The alpine botanical garden Saussurea (Giardino Botanico Alpino Saussurea, Jardin botanique alpin Saussurea) is the highest alpine botanical garden in Europe, at 2,173 metres above sea level. It is located in Courmayeur, Aosta Valley, Italy. The Saussurea garden is one of the four alpine botanical gardens in the Aosta Valley, and its 7,000 square metres contain the typical alpine flora of Mont Blanc. Its name comes from Horace-Bénédict de Saussure, who made the first known ascent of Mont Blanc in 1786, and from whom the flower Saussurea alpina also takes its name. It is open from June to September.

== The Territory ==
The garden is situated on a high ridge south of Mont Blanc, and contains a rockery, alpine pasture, talus slopes, and wetlands. Snow covers the area for 8 to 9 months per year, to a depth of 3–4 metres, disappearing in late June. Plants are identified by a card with family name, gender, species, Italian name, and country of origin.

The Saussurea garden covers an area of 7000 m² on the Pavillon du Mont Fréty, a natural saddle between the glacier and moraine of Mont Fréty and those of the Aiguille de Toula, on the south side of the Mont Blanc massif, in the Courmayeur area;

It can be reached by the Skyway Monte Bianco cable car, or on foot along path no. 20 from La Palud (Courmayeur) to the Pavillon hut (2h00'-2h30'). Nearby, it is possible to visit the Pavillon du Mont Fréty nature reserve.

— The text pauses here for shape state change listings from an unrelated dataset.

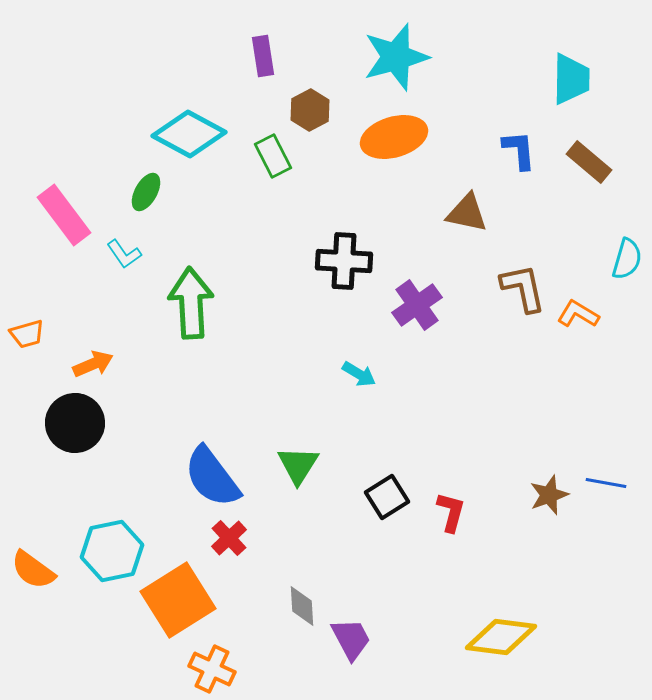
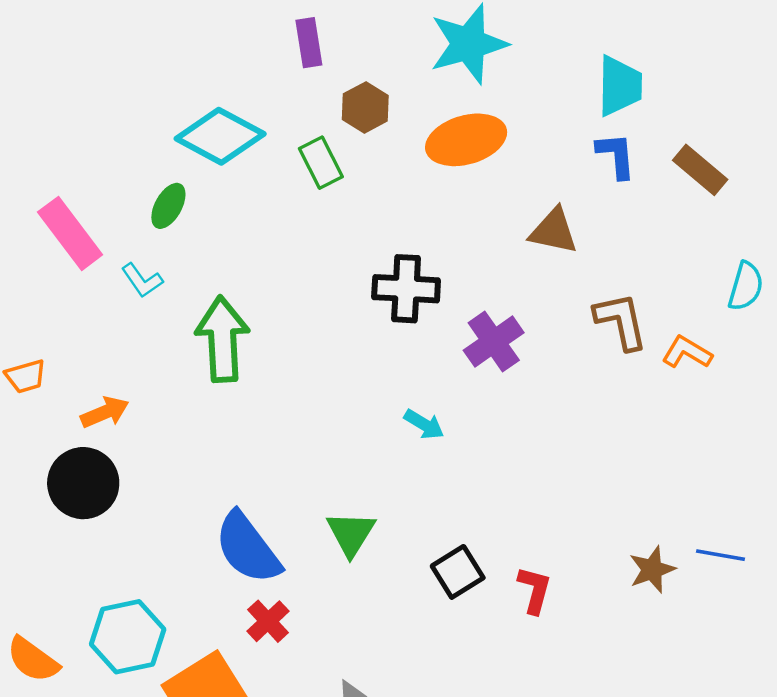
cyan trapezoid: (571, 79) -> (620, 86), moved

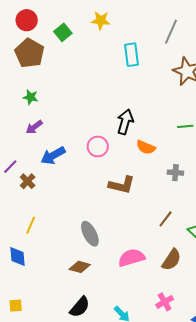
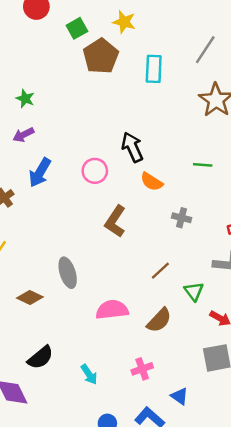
brown pentagon: (29, 53) -> (101, 56), moved
black arrow: (125, 122) -> (132, 147), turned -50
blue arrow: (53, 156) -> (40, 172), turned -40
brown L-shape: (122, 185) -> (115, 221), turned 100
brown diamond: (80, 267) -> (30, 298), moved

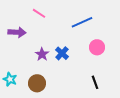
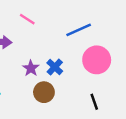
pink circle: (97, 47) -> (97, 60), size x1.5
brown circle: (37, 83) -> (44, 92), moved

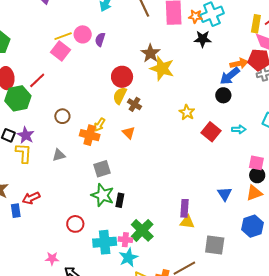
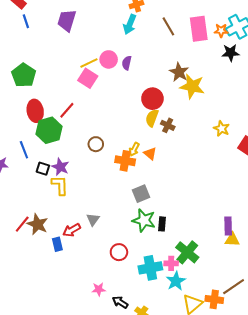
orange triangle: (129, 133) -> (150, 154), moved
gray triangle: (59, 155) -> (93, 219), moved, turned -32

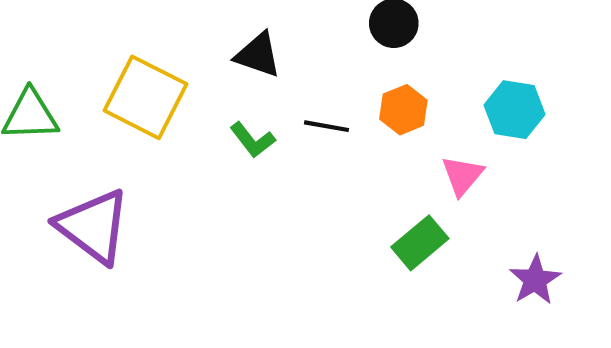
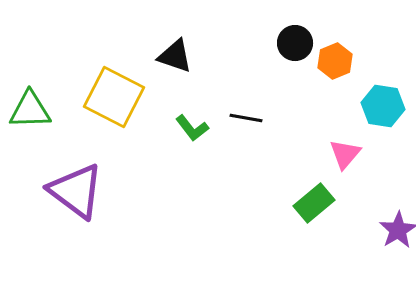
black triangle: (258, 55) -> (175, 56), moved
orange hexagon: (403, 110) -> (335, 61), moved

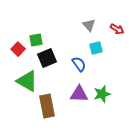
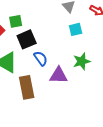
blue semicircle: (79, 64) -> (41, 58), moved
green star: (102, 94) -> (82, 61), moved

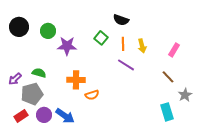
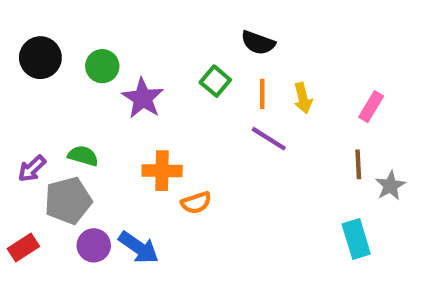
purple star: (67, 46) -> (143, 98), turned 30
brown line: (168, 77) -> (358, 164), turned 40
gray star: (185, 95) -> (390, 186), moved
red rectangle: (21, 116) -> (23, 248), moved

The garden, which is home to 900 species, brings together the main environments of the Aosta Valley, and in this sense promotes the enhancement of the local botanical heritage, combining it with public enjoyment. In the first part of the Garden, the rockeries house the botanical species according to the logic of their geographical origin; in the innermost sector there are reconstructions of mountain environments.

== History ==
The botanical garden was founded in 1984 by the Donzelli, Gilberti and Ferretti Foundation, dedicated to the protection and study of the Mont Blanc flora, with the support of the Autonomous Region of Valle d'Aosta and the State Forestry Corps, but was only inaugurated three years later. With the passing of time, the aspect of study and protection of the species took precedence over the tourist aspect.

Today, the Saussurea alpine garden is managed by the Saussurea Foundation, formerly known as the Donzelli, Gilberti and Ferretti Foundation, after the names of its promoter, Count Giovanni Battista Gilberti, and its founder, Laurent Ferretti.